Each entry below must be repeated exactly, with pictures left out.
Records for this task: Begin
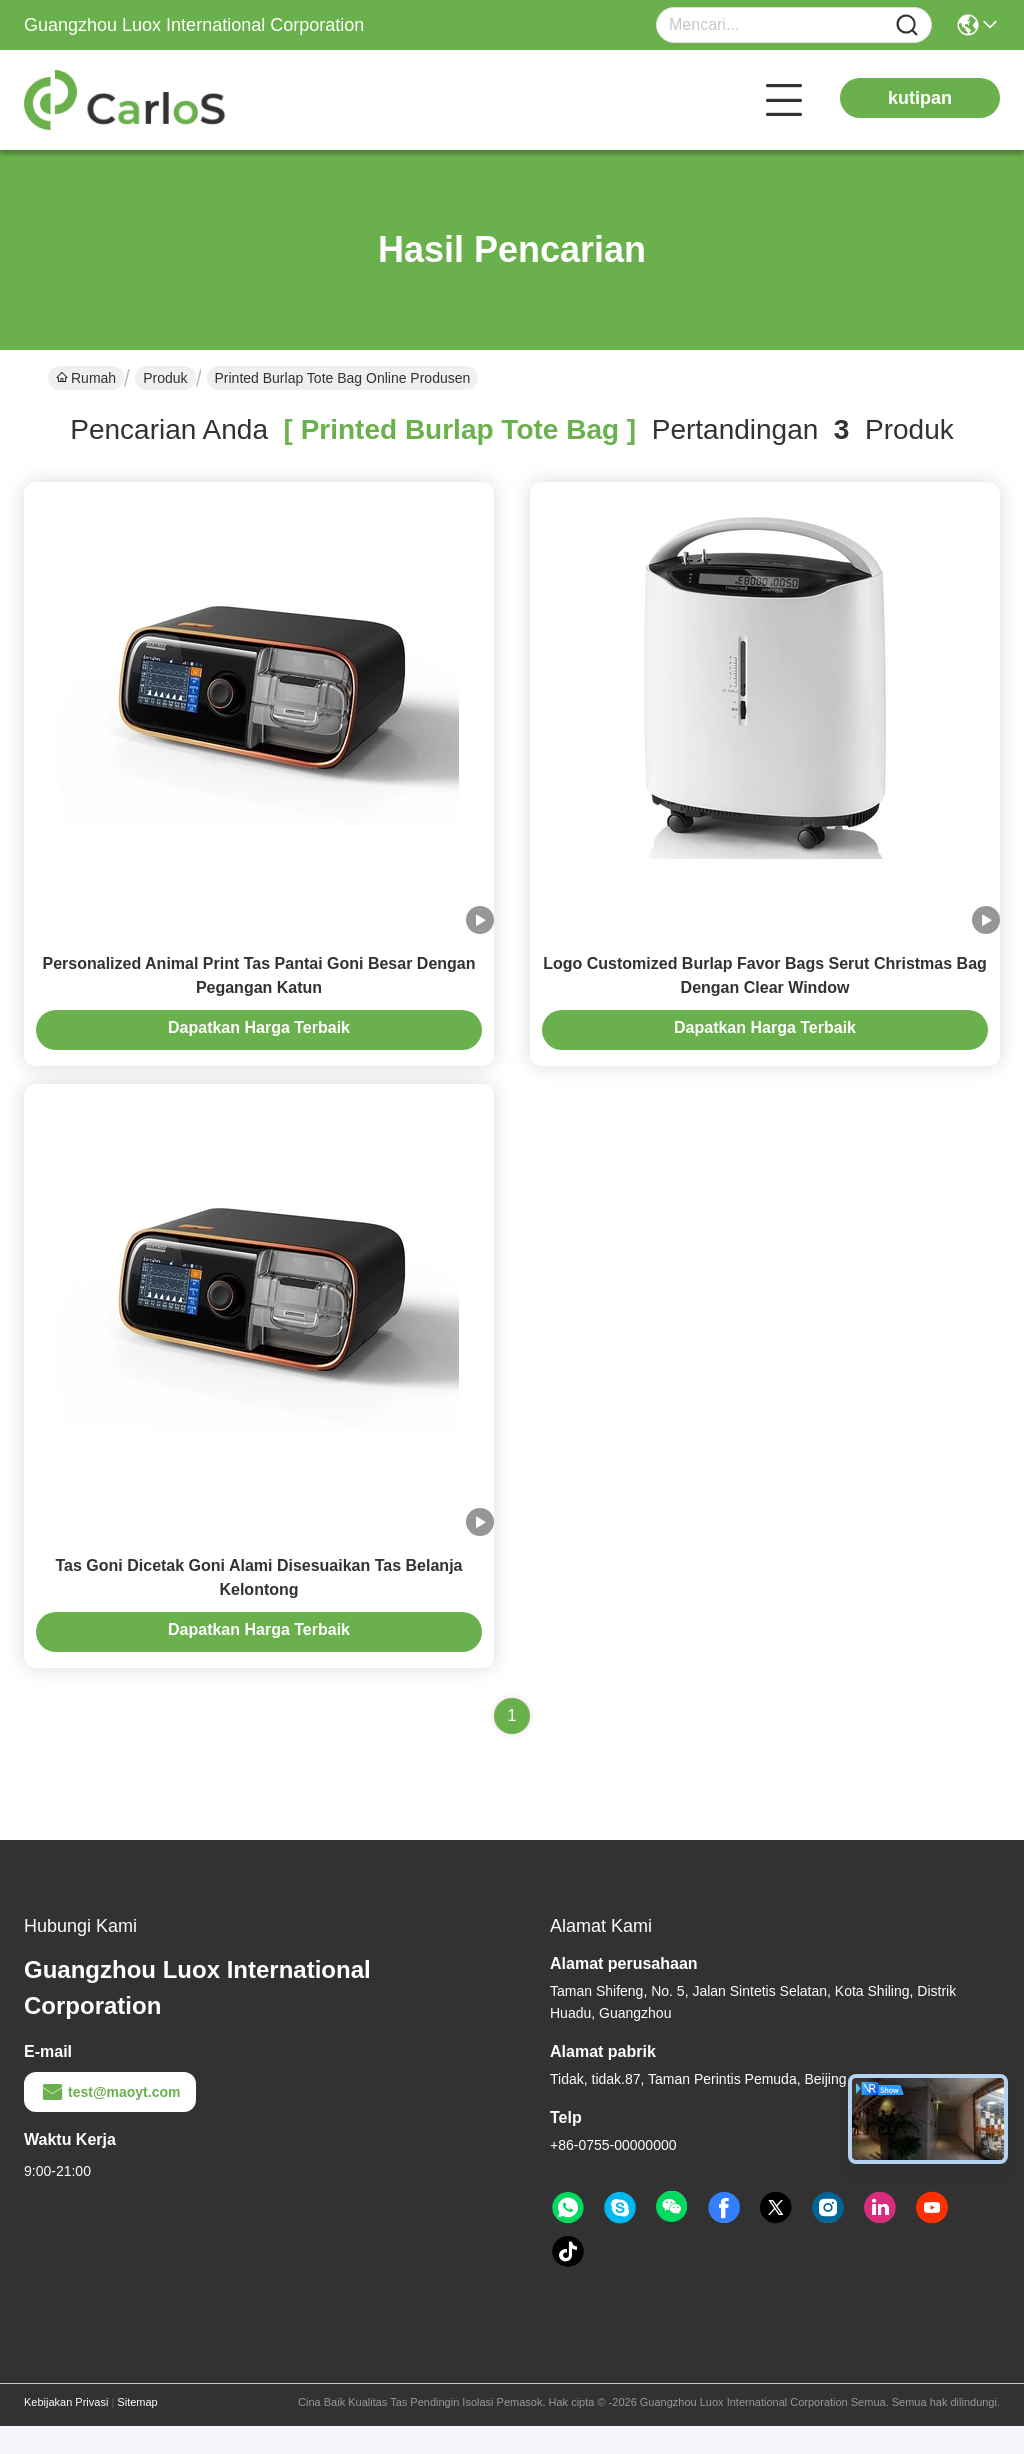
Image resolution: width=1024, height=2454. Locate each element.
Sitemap (137, 2430)
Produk (165, 378)
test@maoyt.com (110, 2120)
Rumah (86, 378)
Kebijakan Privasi (66, 2430)
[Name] (907, 25)
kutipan (920, 98)
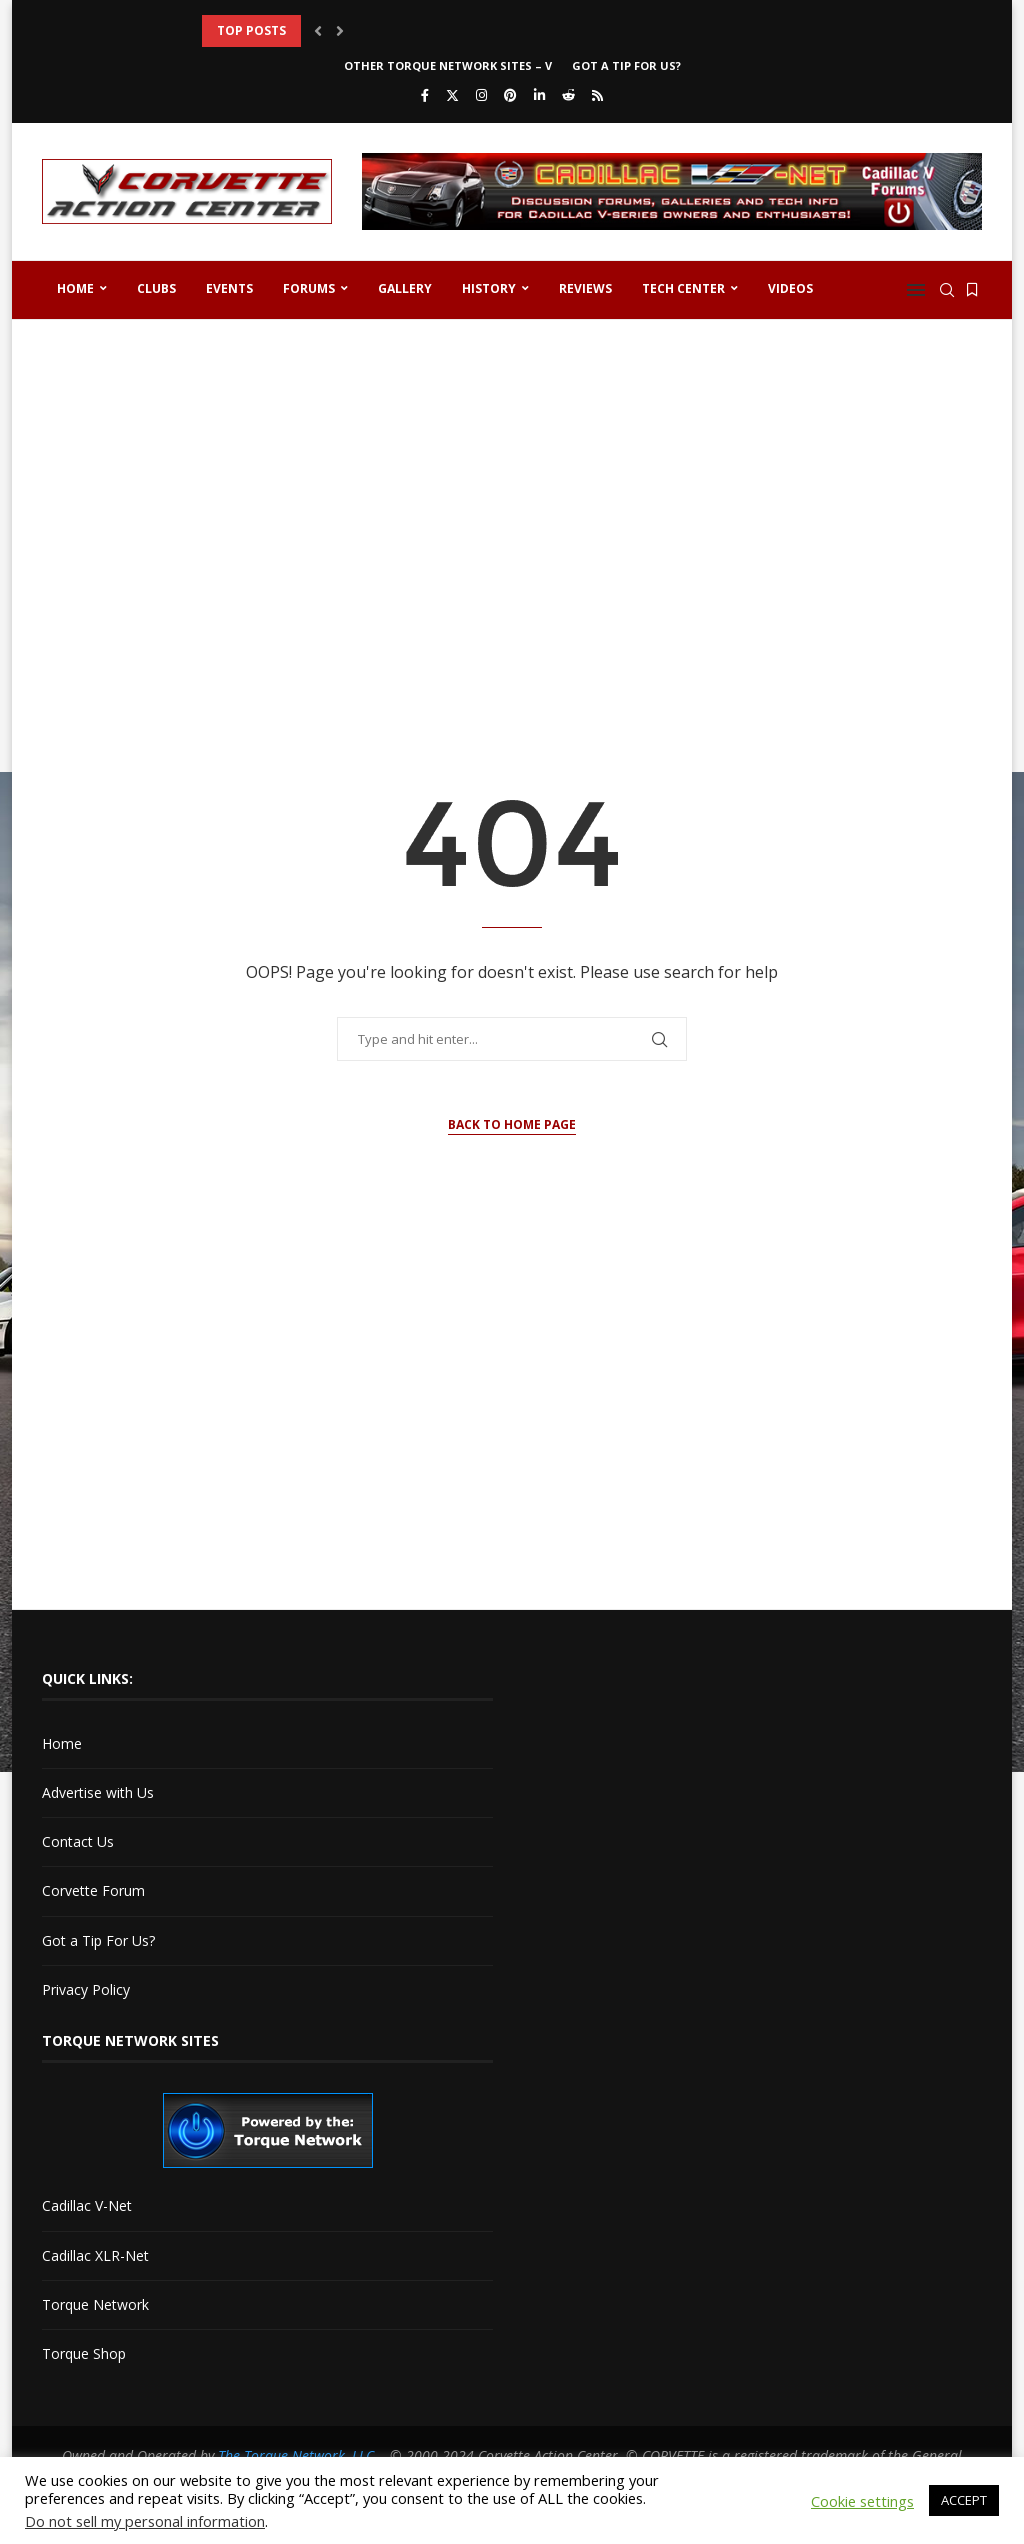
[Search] (947, 290)
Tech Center (683, 288)
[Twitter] (452, 95)
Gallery (405, 288)
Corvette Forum (93, 1890)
Records for this task: End
### The completed task
Image resolution: width=1024, height=2454. Locate each element.
Sitemap (137, 2430)
Produk (165, 378)
test@maoyt.com (110, 2120)
Rumah (86, 378)
Kebijakan Privasi (66, 2430)
[Name] (907, 25)
kutipan (920, 98)
[Search] (947, 290)
Tech Center (683, 288)
[Twitter] (452, 95)
Gallery (405, 288)
Corvette Forum (93, 1890)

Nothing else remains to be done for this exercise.